Tricky poverty measures influence coverage levels

March 1, 2007

Millions of people's lives have been influenced by the work of Mollie Orshansky, even though very few people know who she is. Dozens of health-related programs throughout history have benefitted from Mollie's contributions, including programs through HHS, charitable agencies, private companies and managed care. In 1963, it was Mollie-an accomplished mathematical genius and daughter of a poor immigrant family-who developed the U.S. government's official measure of poverty and the guidelines for what we call the Federal Poverty Level (FPL) today.

While working for the Social Security Administration, she used the cost of a "nutritionally adequate diet" as the foundation for a family's cost-of-living expenses, knowing that the U.S. Department of Agriculture, where she had worked for 13 years, had established that a typical American family spent one-third of its income on food. She multiplied the cost of food by three and established thresholds. In 1965, the poverty level for a family of four was $3,130; in 1975, it was $5,050; in 1985, $10,650; and in 1995, $15,150. This year's Federal Poverty Level is $20,650 for a family of four.

The emerging universal coverage proposals aimed at establishing health coverage for the poor and the uninsured use the FPL and percentages of it as a qualifier for subsidies, which makes sense since it's already tied to so many social and health programs. A little foresight might be in order, however, because critics of the FPL formula continue to challenge its accuracy.
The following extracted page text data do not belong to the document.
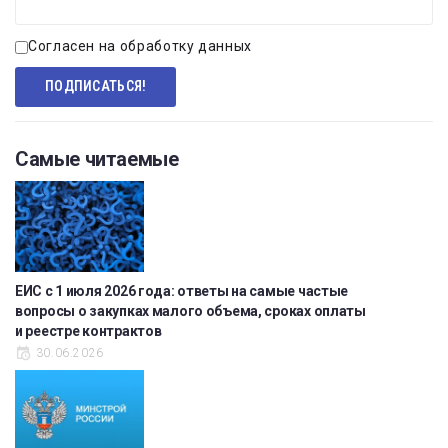
Согласен на обработку данных
Самые читаемые
ЕИС с 1 июля 2026 года: ответы на самые частые
вопросы о закупках малого объема, сроках оплаты
и реестре контрактов
30.06.2026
Alternative measures are being tested, but with no definitive plans to make changes, at least not yet. Obviously, there are profound economic, social and political consequences tied to how we as a country define poverty. Clearly, any health program or coverage qualifier based on the FPL stands to be affected by significant changes in the formula. Health plans and other payers are wise to keep an eye on this debate.

IRONIC TWIST

Mollie herself, who contributed so much to family welfare, experienced the distress of a broken system a few years ago. As her health began to decline, a caseworker with Adult Protective Services took Mollie against her will to a hospital and began guardianship proceedings, in spite of the fact that Mollie's niece served as a proxy with legal authority to make her healthcare decisions. A long legal battle ensued, Mollie was forced to stay in a hospital room (until her niece snuck her out), and in the end, a judge was charged with abuse of discretion. So where is she now? To the best of my knowledge, Mollie, who is in her 90s, is being well cared for by her family and home-care nurses in a New York apartment, which, fortunately, is exactly what she wanted.